Leclerc, Carrefour et Intermarché, entre autres, ont annon­cé dès jeu­di soir, vendre des masques à par­tir de lun­di 4 mai dans la Loire. Ce qui déclenche la guerre des pharmaciens. 

505 mil­lions de masques seraient en vente dès lun­di dans la grande dis­tri­bu­tion : 200 mil­lions pour Carrefour ou 170 mil­lions pour Leclerc, par boîte de 50 ou de 10 pour les masques chi­rur­gi­caux, ou des masques en tis­sus à l’unité. Néanmoins, les enseignes pré­cisent qu’il s’agit pas du stock au 4 mai, mais de ce qu’ils pour­ront obte­nir petit à petit. Carrefour, par exemple, annonce une vente de 10 mil­lions dès la semaine prochaine. 

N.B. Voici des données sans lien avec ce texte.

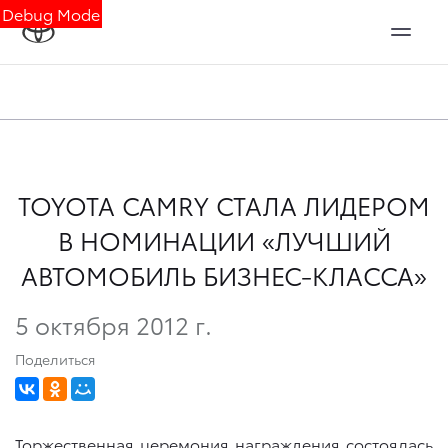
Debug Mode
TOYOTA CAMRY СТАЛА ЛИДЕРОМ
В НОМИНАЦИИ «ЛУЧШИЙ
АВТОМОБИЛЬ БИЗНЕС-КЛАССА»
5 октября 2012 г.
Поделиться
Торжественная церемония награждения состоялась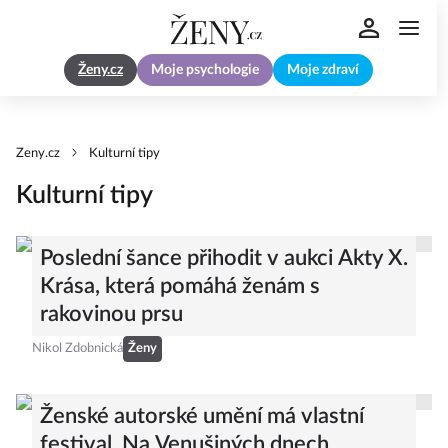
Ženy.cz
Moje psychologie
Moje zdraví
Zeny.cz
Kulturní tipy
Kulturní tipy
Poslední šance přihodit v aukci Akty X.
Krása, která pomáhá ženám s
rakovinou prsu
Nikol Zdobnická
Ženy
Ženské autorské umění má vlastní
festival. Na Venušiných dnech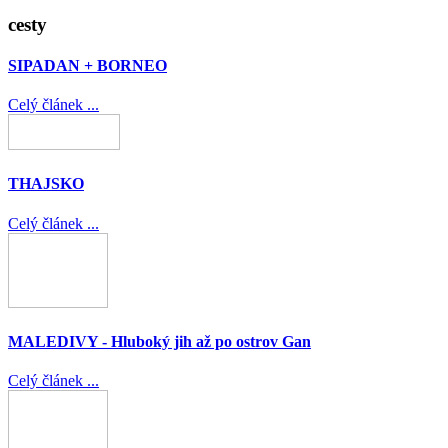
cesty
SIPADAN + BORNEO
Celý článek ...
THAJSKO
Celý článek ...
MALEDIVY - Hluboký jih až po ostrov Gan
Celý článek ...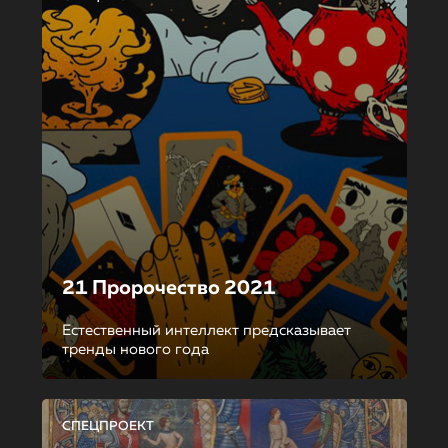
21 Пророчество 2021
Естественный интеллект предсказывает
тренды нового года
СПЕЦПРОЕКТ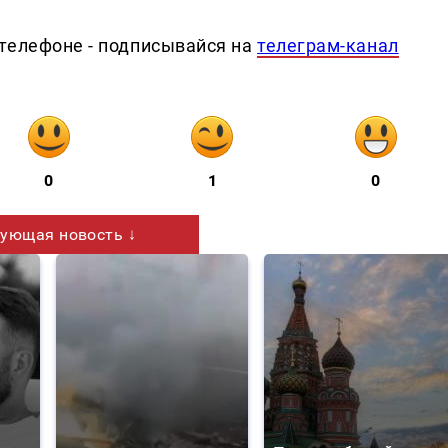
телефоне - подписывайся на
телеграм-канал
0
1
0
ующая новость ↓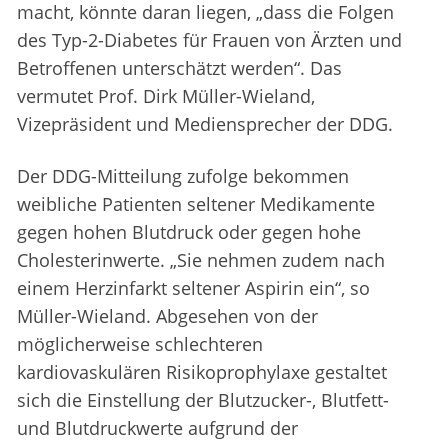
macht, könnte daran liegen, „dass die Folgen
des Typ-2-Diabetes für Frauen von Ärzten und
Betroffenen unterschätzt werden“. Das
vermutet Prof. Dirk Müller-Wieland,
Vizepräsident und Mediensprecher der DDG.
Der DDG-Mitteilung zufolge bekommen
weibliche Patienten seltener Medikamente
gegen hohen Blutdruck oder gegen hohe
Cholesterinwerte. „Sie nehmen zudem nach
einem Herzinfarkt seltener Aspirin ein“, so
Müller-Wieland. Abgesehen von der
möglicherweise schlechteren
kardiovaskulären Risikoprophylaxe gestaltet
sich die Einstellung der Blutzucker-, Blutfett-
und Blutdruckwerte aufgrund der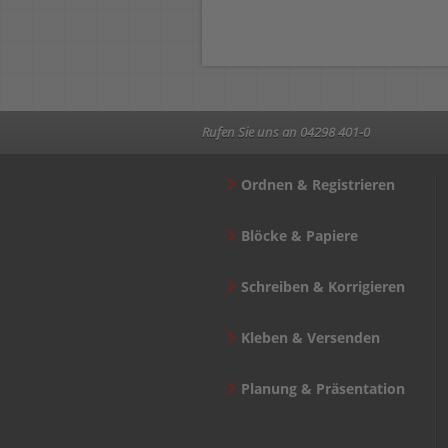
Rufen Sie uns an 04298 401-0
Ordnen & Registrieren
Blöcke & Papiere
Schreiben & Korrigieren
Kleben & Versenden
Planung & Präsentation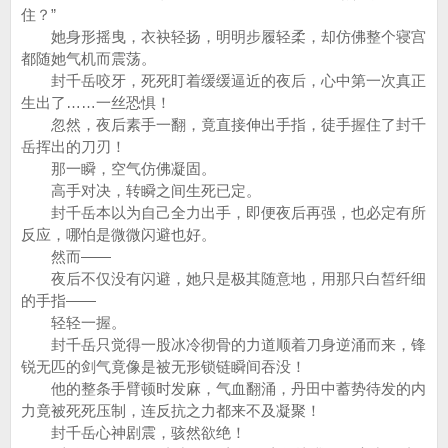
住？”
她身形摇曳，衣袂轻扬，明明步履轻柔，却仿佛整个寝宫
都随她气机而震荡。
封千岳咬牙，死死盯着缓缓逼近的夜后，心中第一次真正
生出了……一丝恐惧！
忽然，夜后素手一翻，竟直接伸出手指，徒手握住了封千
岳挥出的刀刃！
那一瞬，空气仿佛凝固。
高手对决，转瞬之间生死已定。
封千岳本以为自己全力出手，即便夜后再强，也必定有所
反应，哪怕是微微闪避也好。
然而——
夜后不仅没有闪避，她只是极其随意地，用那只白皙纤细
的手指——
轻轻一握。
封千岳只觉得一股冰冷彻骨的力道顺着刀身逆涌而来，锋
锐无匹的剑气竟像是被无形锁链瞬间吞没！
他的整条手臂顿时发麻，气血翻涌，丹田中蓄势待发的内
力竟被死死压制，连反抗之力都来不及凝聚！
封千岳心神剧震，骇然欲绝！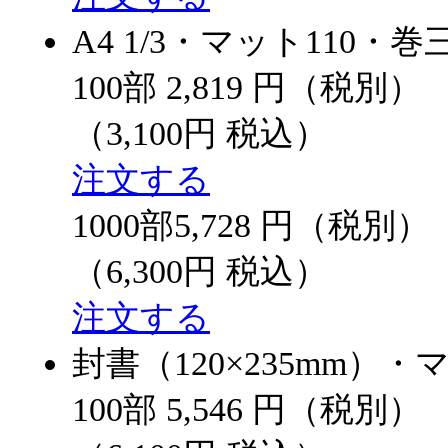
A4 1/3・マット110・
100部
2,819
円（税別）
（3,100円 税込）
注文する
1000部
5,728
円（税別）
（6,300円 税込）
注文する
封書（120×235mm）
100部
5,546
円（税別）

Afin d’éviter toute spé­cu­la­tion et, sur­tout un décon­fi­ne­ment raté, le gou­ver­ne­ment a choi­si de fixer un prix maxi­mal à 0,95 € et de 47,50 € la boîte de 50 pour les masques à usage unique. La grande dis­tri­bu­tion assure les vendre autour des 0,60 €, soit à prix coû­tant. Concernant les masques « grand public », soit lavable et réuti­li­sable, leur prix ne sera pas pla­fon­né étant don­né les dif­fé­rences de tex­tile et de fabri­ca­tion, qui peuvent jus­ti­fier un coût plus élevé. 

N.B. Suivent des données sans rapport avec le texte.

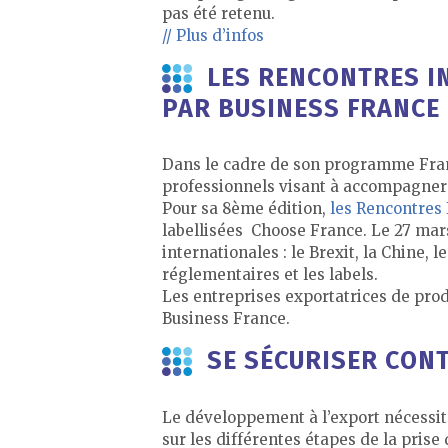
pas été retenu.
// Plus d’infos
LES RENCONTRES I
PAR BUSINESS FRANCE
Dans le cadre de son programme Fran
professionnels visant à accompagner 
Pour sa 8ème édition,
les Rencontres
labellisées Choose France. Le 27 mar
internationales : le Brexit, la Chine,
réglementaires et les labels.
Les entreprises exportatrices de pro
Business France.
SE SÉCURISER CONT
Le développement à l’export nécessi
sur les différentes étapes de la pris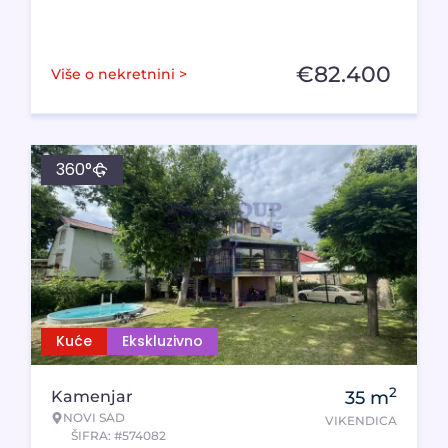
€
82.400
Više o nekretnini >
360°
Kuće
Ekskluzivno
2
Kamenjar
35
m
NOVI SAD
VIKENDICA
ŠIFRA: #574082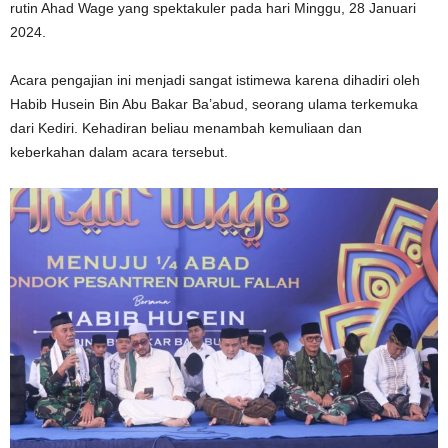
rutin Ahad Wage yang spektakuler pada hari Minggu, 28 Januari
2024.
Acara pengajian ini menjadi sangat istimewa karena dihadiri oleh
Habib Husein Bin Abu Bakar Ba’abud, seorang ulama terkemuka
dari Kediri. Kehadiran beliau menambah kemuliaan dan
keberkahan dalam acara tersebut.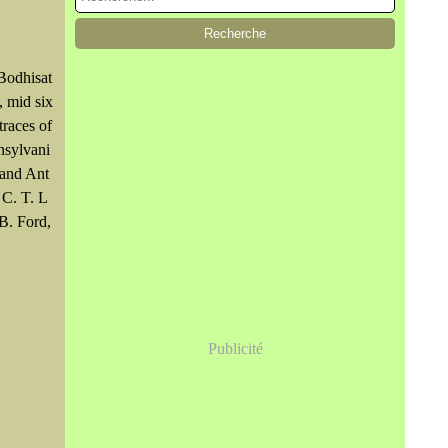
Bodhisat
, mid six
traces of
nsylvani
and Ant
 C. T. L
B. Ford,
Publicité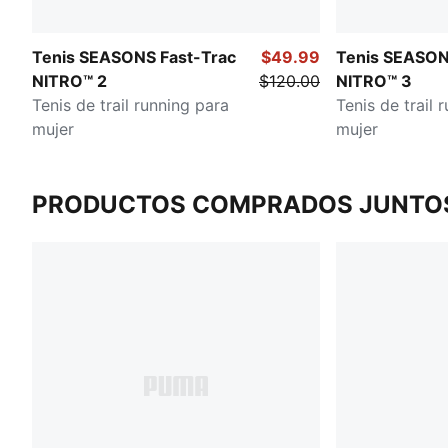
Tenis SEASONS Fast-Trac
$49.99
Tenis SEASON
NITRO™ 2
$120.00
NITRO™ 3
Tenis de trail running para
Tenis de trail 
mujer
mujer
PRODUCTOS COMPRADOS JUNTO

Ces masques seront dis­po­nibles seule­ment en caisse, ven­dus ration­nés à une ou deux boîtes par client. Les acteurs de la grande dis­tri­bu­tion pré­cisent que les stocks seront aus­si recons­ti­tués au fur et à mesure : il n’est donc pas utile de s’y jeter des­sus. Le porte-parole de Système U a été clair : « Il ne faut pas se pré­ci­pi­ter et faire comme avec les nouilles ! ». Aussi, Intermarché et Netto a choi­si de fonc­tion­ner par réser­va­tion pour les clients por­teurs d’une carte de fidé­li­té. Seul Auchan n’a pas com­mu­ni­qué sur cette vente. 

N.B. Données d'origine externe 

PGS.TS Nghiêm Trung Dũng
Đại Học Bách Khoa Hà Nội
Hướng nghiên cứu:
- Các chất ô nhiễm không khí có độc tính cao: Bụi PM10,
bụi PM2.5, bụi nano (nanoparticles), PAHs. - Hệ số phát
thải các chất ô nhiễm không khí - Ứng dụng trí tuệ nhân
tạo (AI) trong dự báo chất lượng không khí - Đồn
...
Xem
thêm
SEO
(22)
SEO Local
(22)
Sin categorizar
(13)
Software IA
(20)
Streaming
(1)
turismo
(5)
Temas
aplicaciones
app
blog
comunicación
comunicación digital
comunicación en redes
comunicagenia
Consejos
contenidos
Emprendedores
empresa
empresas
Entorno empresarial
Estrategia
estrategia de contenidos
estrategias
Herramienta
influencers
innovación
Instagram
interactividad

Cette annonce a déclen­ché la colère des phar­ma­ciens. Dans un com­mu­ni­qué de presse, ils évoquent les dif­fi­cul­tés d’approvisionnement pour leurs offi­cines, mais sur­tout la néces­si­té de dis­tri­buer les masques en prio­ri­té aux « patients fra­giles ou à risque ». Enfin, ils s’inquiètent aus­si de la pro­mo­tion autour de ces masques et du manque de conseil liés à leur utilisation.